Comment choisir selon l’usage
Pour les viandes rôties
Conclusion : le cinq-épices est généralement plus adapté.
Son parfum net résiste bien à la chaleur. En magasin, je vois souvent des clients déçus par le treize-épices, jugé trop brouillon en rôtisserie.
Pour les plats braisés
Conclusion : le treize-épices donne plus de profondeur.
Il contient souvent des notes de réglisse, gingembre, galanga ou cumin qui s’expriment avec le temps.
Pour les bouillons et fonds
Conclusion : le treize-épices est préférable.
Il agit comme une base aromatique. Attention si le bouillon est clair : filtrer après infusion.
Pour les plats rapides
Conclusion : le cinq-épices est plus sûr.
Une confusion fréquente est d’ajouter du treize-épices en fin de cuisson, ce qui laisse un goût sec et dominant.
Erreurs fréquentes
- Remplacer à dose égale.
- Ignorer la liste réelle des ingrédients.
- Utiliser le treize-épices à cru.
- Confondre complexité et intensité.
- Penser que plus il y a d’épices, meilleur est le goût.
Note terrain : au comptoir, les plats jugés « trop forts » viennent presque toujours d’un excès de treize-épices ajouté trop tôt. La solution est de l’utiliser en infusion, puis de retirer les épices.
FAQ
Quelles épices supplémentaires contient le treize-épices ?
On y trouve souvent gingembre, galanga, cumin, cardamome noire, réglisse ou écorce de mandarine séchée.
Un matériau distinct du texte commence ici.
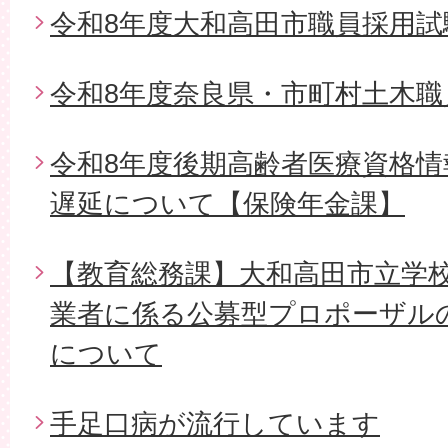
令和8年度大和高田市職員採用試
令和8年度奈良県・市町村土木職
令和8年度後期高齢者医療資格
遅延について【保険年金課】
【教育総務課】大和高田市立学
業者に係る公募型プロポーザル
について
手足口病が流行しています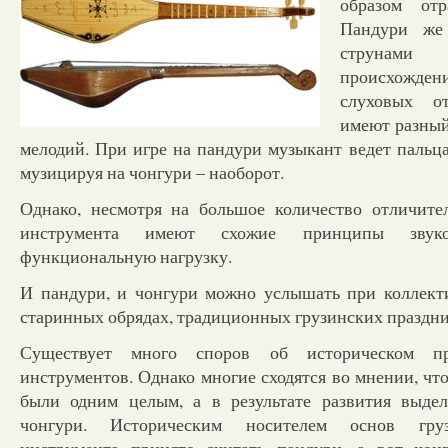
образом отр
Пандури же
струна
происхождени
слуховых о
имеют разный
мелодий. При игре на пандури музыкант ведет пальца
музицируя на чонгури – наоборот.
Однако, несмотря на большое количество отличите
инструмента имеют схожие принципы звуко
функциональную нагрузку.
И пандури, и чонгури можно услышать при коллект
старинных обрядах, традиционных грузинских праздни
Существует много споров об историческом пр
инструментов. Однако многие сходятся во мнении, ч
были одним целым, а в результате развития выдел
чонгури. Историческим носителем основ груз
инструмента принято считать пандури, а вот чонг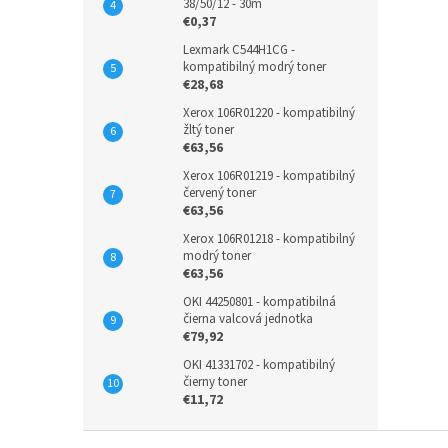
38/50/12 - 30m
€0,37
Lexmark C544H1CG -
kompatibilný modrý toner
€28,68
Xerox 106R01220 - kompatibilný
žltý toner
€63,56
Xerox 106R01219 - kompatibilný
červený toner
€63,56
Xerox 106R01218 - kompatibilný
modrý toner
€63,56
OKI 44250801 - kompatibilná
čierna valcová jednotka
€79,92
OKI 41331702 - kompatibilný
čierny toner
€11,72
Z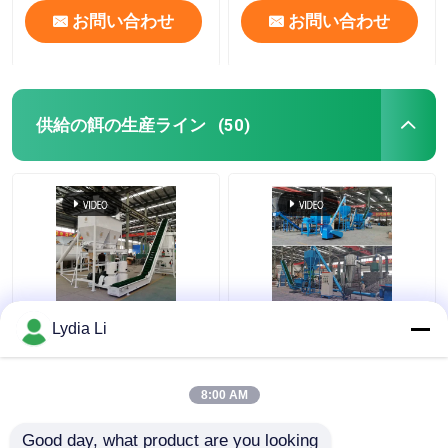
お問い合わせ
お問い合わせ
供給の餌の生産ライン
(50)
1-20Ton/H供給の餌の
機械を作る1-20mmの
Lydia Li
生産ライン鶏の餌の生
飼料の餌機械10-15%湿
産機械
気の肉焼き器の供給
8:00 AM
ベストプライス
ベストプライス
Good day, what product are you looking 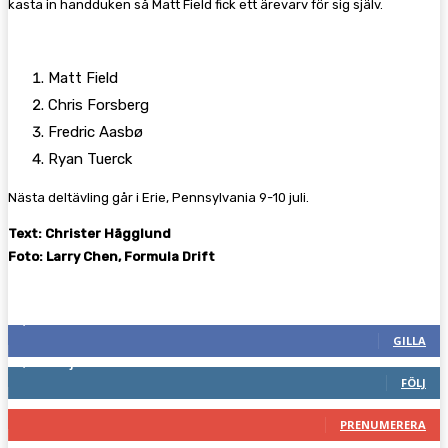
kasta in handduken så Matt Field fick ett ärevarv för sig själv.
Matt Field
Chris Forsberg
Fredric Aasbø
Ryan Tuerck
Nästa deltävling går i Erie, Pennsylvania 9-10 juli.
Text: Christer Hägglund
Foto: Larry Chen, Formula Drift
Följ oss gärna
2,286
Fans
GILLA
1,745
Följare
FÖLJ
117
Prenumeranter
PRENUMERERA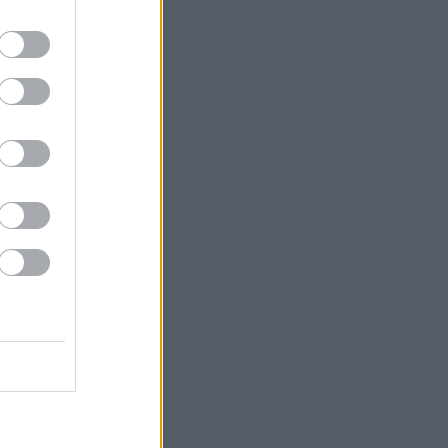
4
5
6
7
8
9
11
12
13
14
15
16
18
19
20
21
22
23
25
26
27
28
29
30
<
Archív
Archívum
 augusztus
(
25
)
július
(
79
)
június
(
83
)
 május
(
49
)
április
(
56
)
 március
(
38
)
 február
(
46
)
 január
(
67
)
 december
(
36
)
 november
(
35
)
 október
(
40
)
 szeptember
(
28
)
bb
...
Feedek
2.0
gyzések
,
kommentek
gyzések
,
kommentek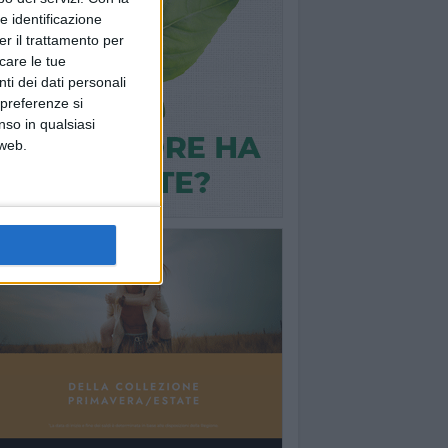
e identificazione
er il trattamento per
icare le tue
ti dei dati personali
 preferenze si
nso in qualsiasi
 web.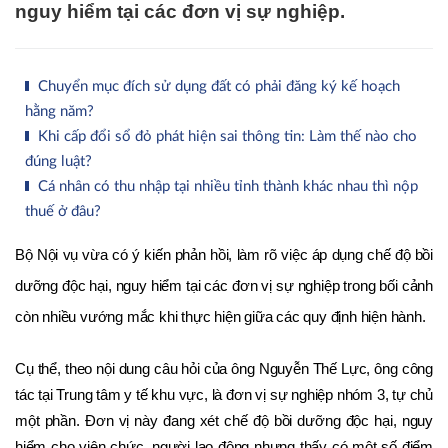
nguy hiểm tại các đơn vị sự nghiệp.
Chuyển mục đích sử dụng đất có phải đăng ký kế hoạch
hằng năm?
Khi cấp đổi sổ đỏ phát hiện sai thông tin: Làm thế nào cho
đúng luật?
Cá nhân có thu nhập tại nhiều tỉnh thành khác nhau thì nộp
thuế ở đâu?
Bộ Nội vụ vừa có ý kiến phản hồi, làm rõ việc áp dụng chế độ bồi 
dưỡng độc hại, nguy hiểm tại các đơn vị sự nghiệp trong bối cảnh 
còn nhiều vướng mắc khi thực hiện giữa các quy định hiện hành. 
Cụ thể, theo nội dung câu hỏi của ông Nguyễn Thế Lực, ông công 
tác tại Trung tâm y tế khu vực, là đơn vị sự nghiệp nhóm 3, tự chủ 
một phần. Đơn vị này đang xét chế độ bồi dưỡng độc hại, nguy 
hiểm cho viên chức, người lao động nhưng thấy có một số điểm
Le treize-épices remplace-t-il le cinq-épices ?
Non. Il modifie fortement le profil aromatique.
Peut-on les mélanger ?
Oui, mais uniquement à très faible dose et pour des cuissons longues.
Lequel est le plus fort ?
Le treize-épices est généralement plus complexe et plus persistant.
Conviennent-ils aux plats végétariens ?
Oui, surtout dans les plats braisés de tofu ou légumes.
Comment les conserver ?
À l’abri de la lumière et de l’humidité, idéalement moins d’un an.
Transparence
Article rédigé en 2026 à partir d’observations en magasin et d’usages culinaires courants. Aucun partenariat commercial.
Conclusion
Le cinq-épices et le treize-épices répondent à des logiques différentes. Comprendre leur composition permet d’éviter les erreurs de goût. Le bon choix dépend toujours du plat et de la cuisson.